Gli incentivi fiscali agli investimenti 4.0 si concluderanno in larga parte alla fine del 2025: è necessario tornare a disegnarne altri,  che siano potenzialmente in grado di far fare il salto necessario al Paese.

Al Forum “Competitività e nuove sfide globali: Clean Industrial Deal, autonomia strategica e dazi”promosso da Assolombarda in collaborazione con A2A, Roberto Tasca, presidente di A2A, ha fatto un efficace esempio di come le aziende possano governare i processi trasformativi che interessano i territori su cui operano, citando i data center. 

“L’Italia si colloca al 13° posto mondiale in questo settore, con Milano e la Lombardia che si posizionano tra le aree emergenti a livello europeo. Oggi oltre la metà delle richieste di connessione alla rete elettrica risulta concentrata in questa regione. Dai data center può arrivare un contributo alla decarbonizzazione dei centri urbani: recuperando il calore generato è possibile fornire energia termica a oltre 800.000 famiglie grazie alle reti di teleriscaldamento. Una soluzione che abbiamo già sperimentato a Brescia e che presto implementeremo a Milano”.

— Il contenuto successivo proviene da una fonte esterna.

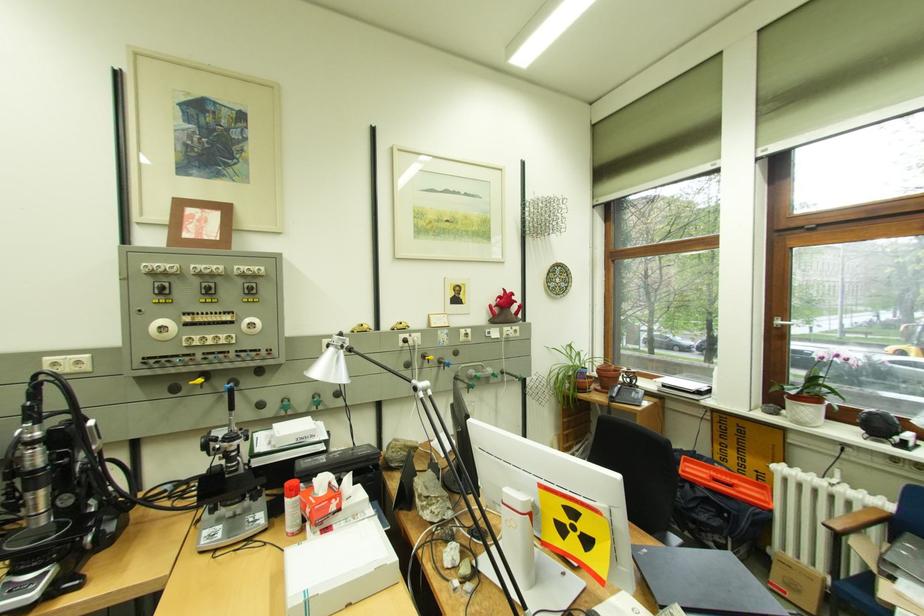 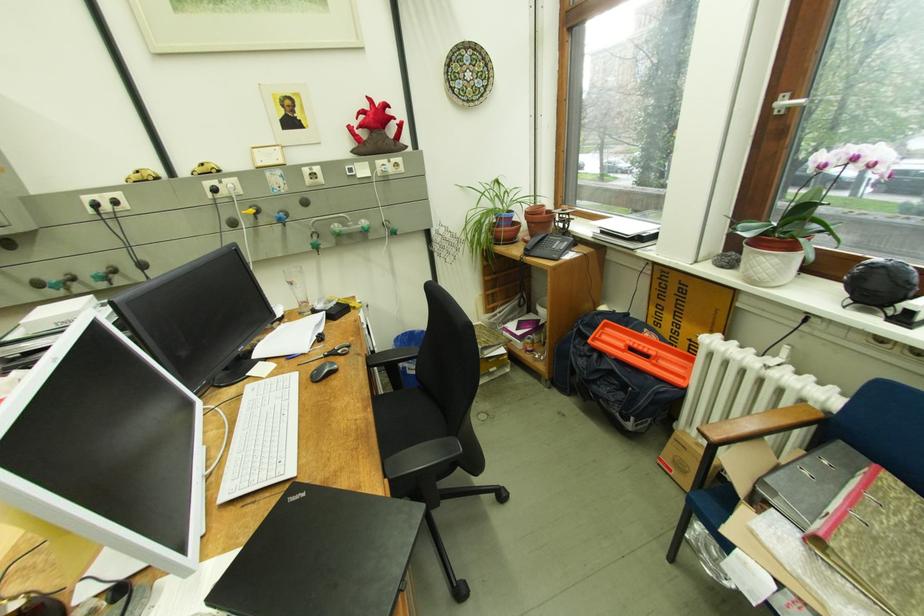 Where in the second image is the point corresponding to (x=725, y=480) from the first image?

(641, 351)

In generale, secondo l’International Business Report, L’IT resta l’area di investimento principale in cui il 68% dei leader aziendali globali (63% in Europa e 52% in Italia) prevede di aumentare la spesa nei prossimi 12 mesi

L’IA, invece, rappresenta la categoria dove si concentreranno maggiormente gli investimenti. ISTAT conferma questo trend: l’adozione di soluzioni IA  è passata dal 5% al 8,2% delle imprese con almeno 10 addetti dal 2023 al 2024. 

Le grandi imprese sono più propense (1 su 3 già utilizza IA) rispetto alle PMI, dove il gap persiste rispetto alla media UE del 13,5%.